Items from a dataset
..........
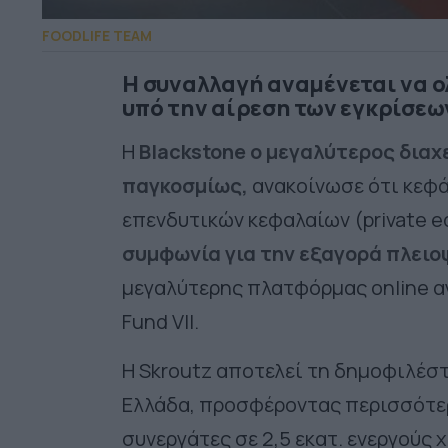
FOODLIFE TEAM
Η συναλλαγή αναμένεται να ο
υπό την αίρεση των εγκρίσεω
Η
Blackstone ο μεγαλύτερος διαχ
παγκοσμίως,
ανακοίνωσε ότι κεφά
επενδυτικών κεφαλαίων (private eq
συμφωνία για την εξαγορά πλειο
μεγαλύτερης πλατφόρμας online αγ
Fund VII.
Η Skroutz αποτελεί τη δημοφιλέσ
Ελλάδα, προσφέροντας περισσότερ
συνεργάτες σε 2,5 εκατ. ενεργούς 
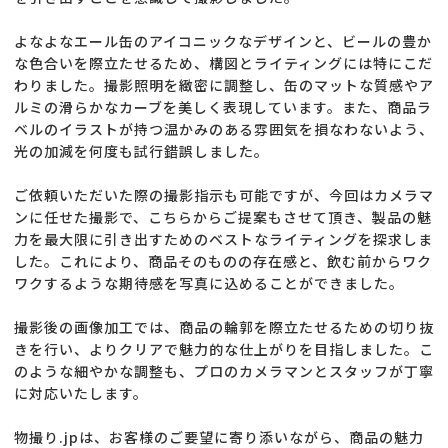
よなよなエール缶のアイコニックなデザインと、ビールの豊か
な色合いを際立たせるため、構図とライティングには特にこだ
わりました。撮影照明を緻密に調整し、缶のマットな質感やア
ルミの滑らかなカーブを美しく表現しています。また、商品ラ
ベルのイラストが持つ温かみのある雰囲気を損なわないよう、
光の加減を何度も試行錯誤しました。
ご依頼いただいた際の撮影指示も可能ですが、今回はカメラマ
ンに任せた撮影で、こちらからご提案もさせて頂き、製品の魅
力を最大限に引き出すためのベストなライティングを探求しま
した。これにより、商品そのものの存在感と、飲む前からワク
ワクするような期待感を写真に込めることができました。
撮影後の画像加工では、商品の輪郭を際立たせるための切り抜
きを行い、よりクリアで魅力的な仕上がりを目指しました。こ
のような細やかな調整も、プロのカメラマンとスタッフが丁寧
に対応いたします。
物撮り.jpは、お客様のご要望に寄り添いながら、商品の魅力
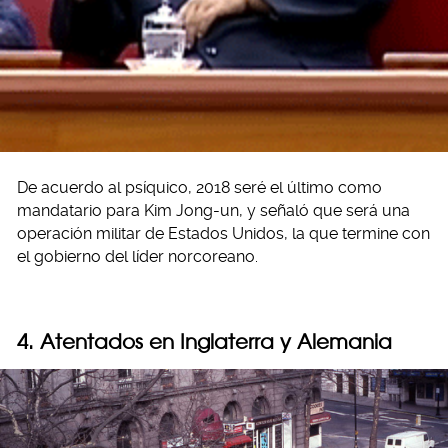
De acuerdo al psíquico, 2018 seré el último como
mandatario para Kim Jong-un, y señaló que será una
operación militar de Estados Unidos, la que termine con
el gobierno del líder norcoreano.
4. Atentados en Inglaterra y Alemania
..........
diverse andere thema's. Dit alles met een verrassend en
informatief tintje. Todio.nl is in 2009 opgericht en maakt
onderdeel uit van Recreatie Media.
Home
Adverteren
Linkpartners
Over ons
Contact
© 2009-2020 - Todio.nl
..........
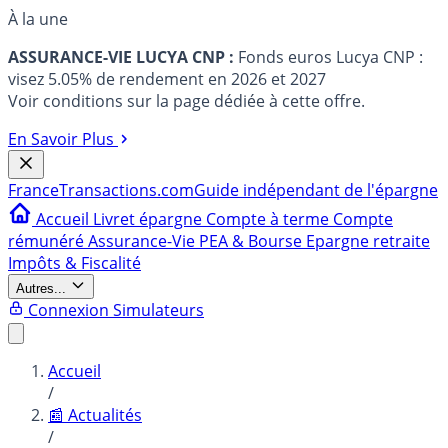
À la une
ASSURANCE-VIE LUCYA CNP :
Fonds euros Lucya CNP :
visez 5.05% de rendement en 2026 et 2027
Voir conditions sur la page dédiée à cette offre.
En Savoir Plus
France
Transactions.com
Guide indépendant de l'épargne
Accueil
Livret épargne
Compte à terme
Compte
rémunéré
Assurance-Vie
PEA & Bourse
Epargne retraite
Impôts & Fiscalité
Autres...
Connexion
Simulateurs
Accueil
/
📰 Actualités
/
..........
What the task requires: Among the records above, extract exactly the lines from the line with "el gobierno del líder norcoreano." to the line with "4. Atentados en Inglaterra y Alemania", both lines included, and leave out the rest.

Your response:
el gobierno del líder norcoreano.
4. Atentados en Inglaterra y Alemania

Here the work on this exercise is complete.